**WORK TO BE COMPLETED:**
Only an exact repetition is needed: the lines from the start of the listing below through the line that contains "Leksaker snabb leverans är", pictures omitted.

**TASK MATERIAL:**
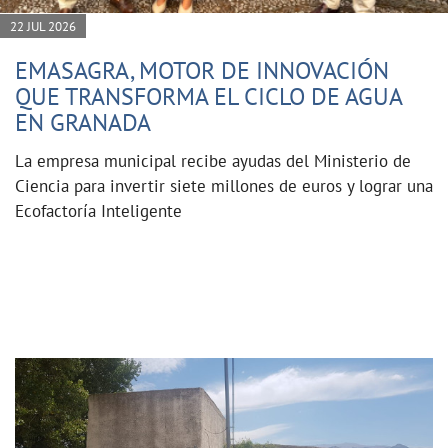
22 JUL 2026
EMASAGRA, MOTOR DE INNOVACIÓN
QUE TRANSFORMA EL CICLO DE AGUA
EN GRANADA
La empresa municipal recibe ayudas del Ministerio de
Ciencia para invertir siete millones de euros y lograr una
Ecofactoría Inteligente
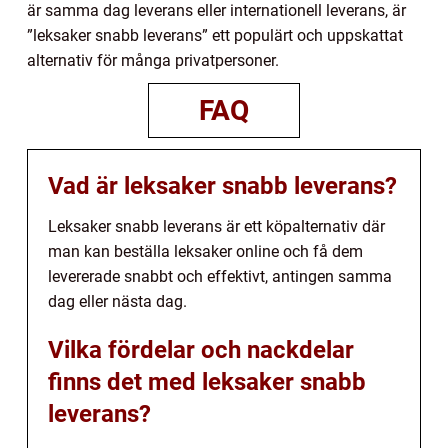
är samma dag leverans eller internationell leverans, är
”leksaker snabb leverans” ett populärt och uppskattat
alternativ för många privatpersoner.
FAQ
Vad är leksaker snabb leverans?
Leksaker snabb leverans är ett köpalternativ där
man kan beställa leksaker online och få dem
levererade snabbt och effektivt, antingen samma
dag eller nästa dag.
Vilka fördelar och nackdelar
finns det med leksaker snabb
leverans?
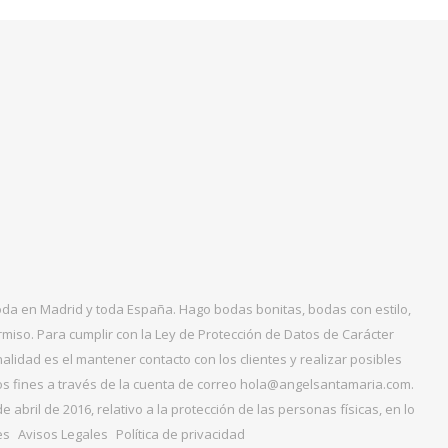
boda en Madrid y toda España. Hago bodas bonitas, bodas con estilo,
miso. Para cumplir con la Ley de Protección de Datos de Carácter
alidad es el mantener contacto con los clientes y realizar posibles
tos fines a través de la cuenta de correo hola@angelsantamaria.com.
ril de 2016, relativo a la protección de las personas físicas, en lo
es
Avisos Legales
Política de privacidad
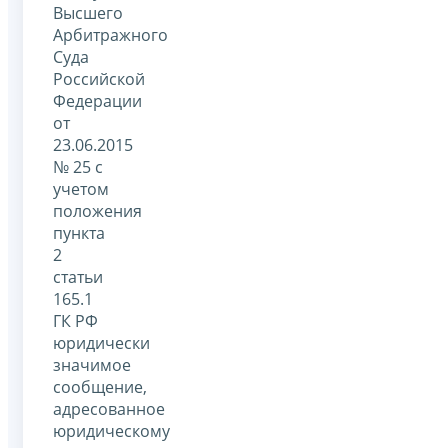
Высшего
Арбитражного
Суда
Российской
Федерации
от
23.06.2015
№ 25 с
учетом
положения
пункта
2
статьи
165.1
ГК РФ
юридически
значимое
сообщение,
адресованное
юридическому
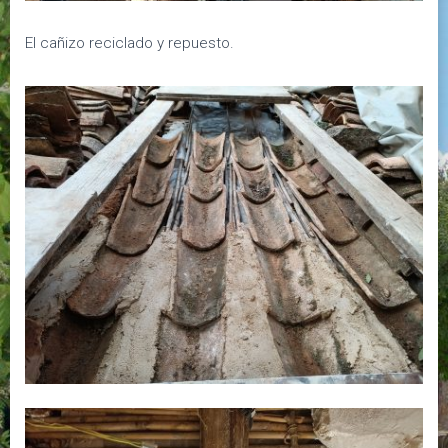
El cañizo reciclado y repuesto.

**SOLVED PROBLEM:**
22 JUL 2026
EMASAGRA, MOTOR DE INNOVACIÓN
QUE TRANSFORMA EL CICLO DE AGUA
EN GRANADA
La empresa municipal recibe ayudas del Ministerio de
Ciencia para invertir siete millones de euros y lograr una
Ecofactoría Inteligente
är samma dag leverans eller internationell leverans, är
”leksaker snabb leverans” ett populärt och uppskattat
alternativ för många privatpersoner.
FAQ
Vad är leksaker snabb leverans?
Leksaker snabb leverans är ett köpalternativ där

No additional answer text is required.